=== EXERCISE DESCRIPTION ===
Skip the pictures, and retype the data below in full, exactly.
·····
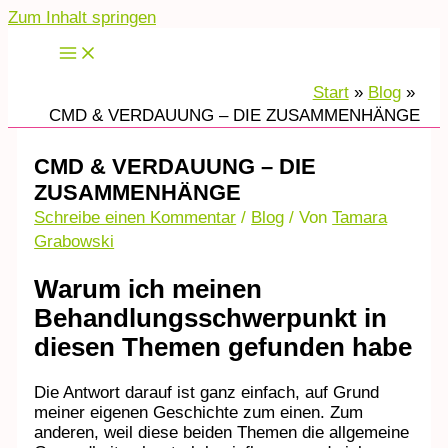
Zum Inhalt springen
Start
Blog
CMD & VERDAUUNG – DIE ZUSAMMENHÄNGE
CMD & VERDAUUNG – DIE
ZUSAMMENHÄNGE
Schreibe einen Kommentar
/
Blog
/ Von
Tamara
Grabowski
Warum ich meinen
Behandlungsschwerpunkt in
diesen Themen gefunden habe
Die Antwort darauf ist ganz einfach, auf Grund
meiner eigenen Geschichte zum einen. Zum
anderen, weil diese beiden Themen die allgemeine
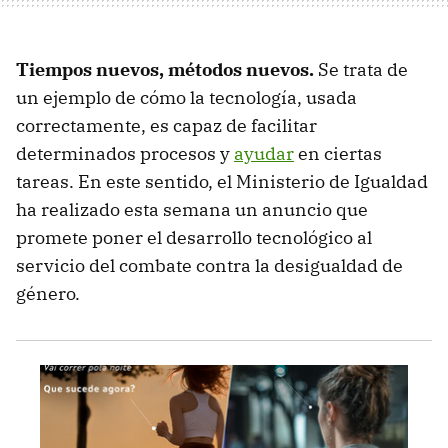
Tiempos nuevos, métodos nuevos.
Se trata de
un ejemplo de cómo la tecnología, usada
correctamente, es capaz de facilitar
determinados procesos y
ayudar
en ciertas
tareas. En este sentido, el Ministerio de Igualdad
ha realizado esta semana un anuncio que
promete poner el desarrollo tecnológico al
servicio del combate contra la desigualdad de
género.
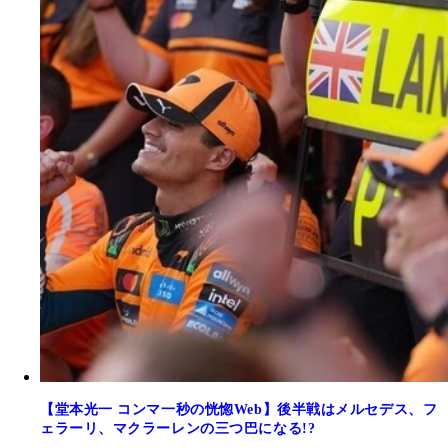
【堂本光一 コンマ一秒の恍惚Web】後半戦はメルセデス、フ
ェラーリ、マクラーレンの三つ巴になる!?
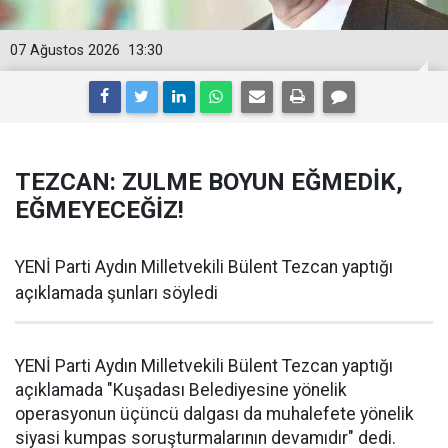
07 Ağustos 2026
13:30
TEZCAN: ZULME BOYUN EĞMEDİK,
EĞMEYECEĞİZ!
YENİ Parti Aydın Milletvekili Bülent Tezcan yaptığı
açıklamada şunları söyledi
YENİ Parti Aydın Milletvekili Bülent Tezcan yaptığı
açıklamada "Kuşadası Belediyesine yönelik
operasyonun üçüncü dalgası da muhalefete yönelik
siyasi kumpas soruşturmalarının devamıdır" dedi.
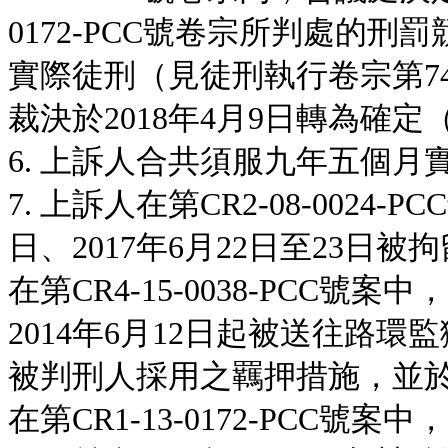
0172-PCC號卷宗所判處的
實際徒刑（見徒刑執行卷宗第74
裁決於2018年4月9日轉為確
6. 上訴人合共須服九年五個月
7. 上訴人在第CR2-08-0024-
日、2017年6月22日至23日被
在第CR4-15-0038-PCC號
2014年6月12日起被送往路環
被判刑人採用之羈押措施，並於
在第CR1-13-0172-PCC號案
·····
=== ANSWER TO THE PROBLEM ===
Zum Inhalt springen
Start
Blog
CMD & VERDAUUNG – DIE ZUSAMMENHÄNGE
CMD & VERDAUUNG – DIE
ZUSAMMENHÄNGE
Schreibe einen Kommentar
/
Blog
/ Von
Tamara
Grabowski
Warum ich meinen
Behandlungsschwerpunkt in
diesen Themen gefunden habe
Die Antwort darauf ist ganz einfach, auf Grund
meiner eigenen Geschichte zum einen. Zum
anderen, weil diese beiden Themen die allgemeine
Tiempos nuevos, métodos nuevos.
Se trata de
un ejemplo de cómo la tecnología, usada
correctamente, es capaz de facilitar
determinados procesos y
ayudar
en ciertas
tareas. En este sentido, el Ministerio de Igualdad
ha realizado esta semana un anuncio que
promete poner el desarrollo tecnológico al
servicio del combate contra la desigualdad de
género.
【堂本光一 コンマ一秒の恍惚Web】後半戦はメルセデス、フ
ェラーリ、マクラーレンの三つ巴になる!?
07 Ağustos 2026
13:30
TEZCAN: ZULME BOYUN EĞMEDİK,
EĞMEYECEĞİZ!
YENİ Parti Aydın Milletvekili Bülent Tezcan yaptığı
açıklamada şunları söyledi
YENİ Parti Aydın Milletvekili Bülent Tezcan yaptığı
açıklamada "Kuşadası Belediyesine yönelik
operasyonun üçüncü dalgası da muhalefete yönelik
siyasi kumpas soruşturmalarının devamıdır" dedi.
0172-PCC號卷宗所判處的
實際徒刑（見徒刑執行卷宗第74
裁決於2018年4月9日轉為確
6. 上訴人合共須服九年五個月
7. 上訴人在第CR2-08-0024-
日、2017年6月22日至23日被
在第CR4-15-0038-PCC號
2014年6月12日起被送往路環
被判刑人採用之羈押措施，並於
在第CR1-13-0172-PCC號案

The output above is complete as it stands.